Currently, you can only use Remote Desktop with instances that are running Windows Server 2012 RTM or higher. Remote Desktop supports only English language inputs.
Note
Fleet Manager Remote Desktop is a console-only service and doesn't support command-line connections to your managed instances. To connect to a Windows Server managed instance through a shell, you can use Session Manager, another capability of AWS Systems Manager. For more information, see AWS Systems Manager Session Manager.

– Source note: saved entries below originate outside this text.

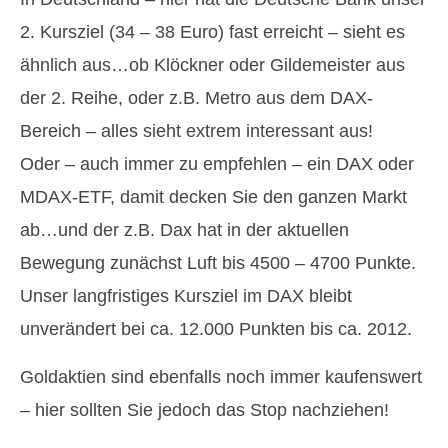
2. Kursziel (34 – 38 Euro) fast erreicht – sieht es
ähnlich aus…ob Klöckner oder Gildemeister aus
der 2. Reihe, oder z.B. Metro aus dem DAX-
Bereich – alles sieht extrem interessant aus!
Oder – auch immer zu empfehlen – ein DAX oder
MDAX-ETF, damit decken Sie den ganzen Markt
ab…und der z.B. Dax hat in der aktuellen
Bewegung zunächst Luft bis 4500 – 4700 Punkte.
Unser langfristiges Kursziel im DAX bleibt
unverändert bei ca. 12.000 Punkten bis ca. 2012.
Goldaktien sind ebenfalls noch immer kaufenswert
– hier sollten Sie jedoch das Stop nachziehen!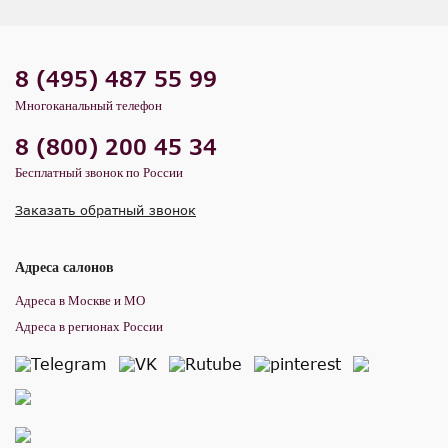
8 (495) 487 55 99
Многоканальный телефон
8 (800) 200 45 34
Бесплатный звонок по России
Заказать обратный звонок
Адреса салонов
Адреса в Москве и МО
Адреса в регионах России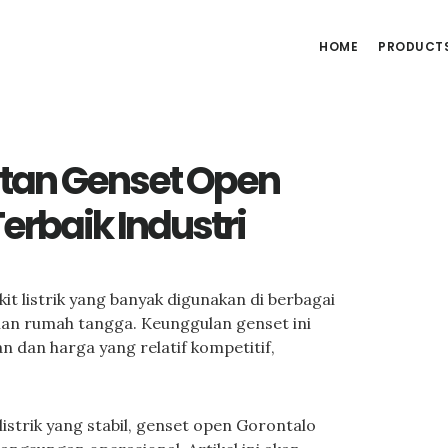
HOME
PRODUCT
tan Genset Open
Terbaik Industri
 listrik yang banyak digunakan di berbagai
uhan rumah tangga. Keunggulan genset ini
 dan harga yang relatif kompetitif,
strik yang stabil, genset open Gorontalo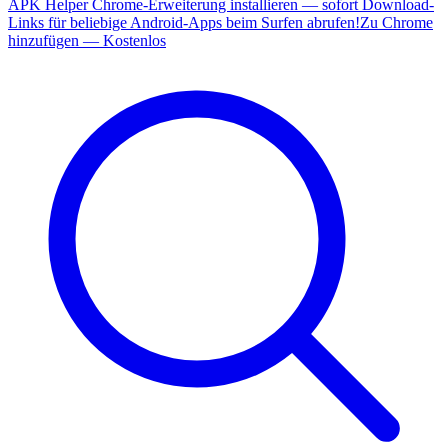
APK Helper Chrome-Erweiterung installieren — sofort Download-
Links für beliebige Android-Apps beim Surfen abrufen!
Zu Chrome
hinzufügen — Kostenlos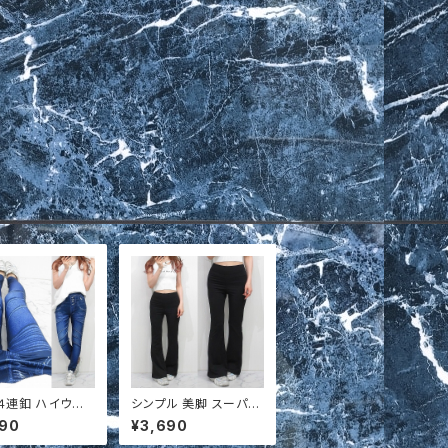
nt４連釦 ハイウエ
シンプル 美脚 スーパー
ide編み上げ リ
ストレッチ ベルボトム
690
¥3,690
ニム調 美脚 スト
フレアボトム 脚長 t6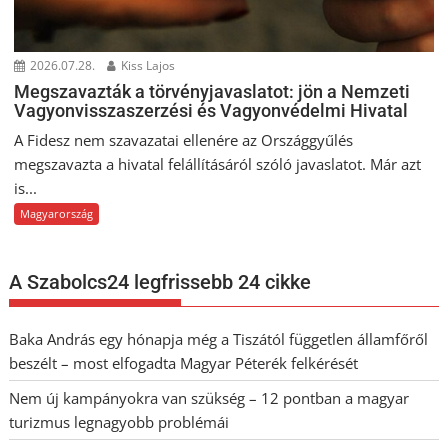
2026.07.28.
Kiss Lajos
Megszavazták a törvényjavaslatot: jön a Nemzeti
Vagyonvisszaszerzési és Vagyonvédelmi Hivatal
A Fidesz nem szavazatai ellenére az Országgyűlés
megszavazta a hivatal felállításáról szóló javaslatot. Már azt
is...
Magyarország
A Szabolcs24 legfrissebb 24 cikke
Baka András egy hónapja még a Tiszától független államfőről
beszélt – most elfogadta Magyar Péterék felkérését
Nem új kampányokra van szükség – 12 pontban a magyar
turizmus legnagyobb problémái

For information about configuring AWS Identity and Access Management (IAM) permissions to allow your instances to interact with Systems Manager, see Configure instance permissions for Systems Manager.
Topics
Setting up your environment
Before using Remote Desktop, verify that your environment meets the following requirements:
-
Managed node configuration
Make sure that your Amazon EC2 instances are configured as managed nodes in Systems Manager.
-
SSM Agent minimum version
Verify that nodes are running SSM Agent version 3.0.222.0 or higher. For information about how to check which agent version is running on a node, see Checking the SSM Agent version number. For information about installing or updating SSM Agent, see Working with SSM Agent.
-
RDP port configuration
To accept remote connections, the Remote Desktop Services service on your Windows Server nodes must use default RDP port 3389. This is the default configuration on Amazon Machine Images (AMIs) provided by AWS. You are not explicitly required to open any inbound ports to use Remote Desktop.
-
PSReadLine module version for keyboard functionality
To ensure that your keyboard functions properly in PowerShell, verify that nodes running Windows Server 2022 have PSReadLine module version 2.2.2 or higher installed. If they are running an older version, you can install the required version using the following commands.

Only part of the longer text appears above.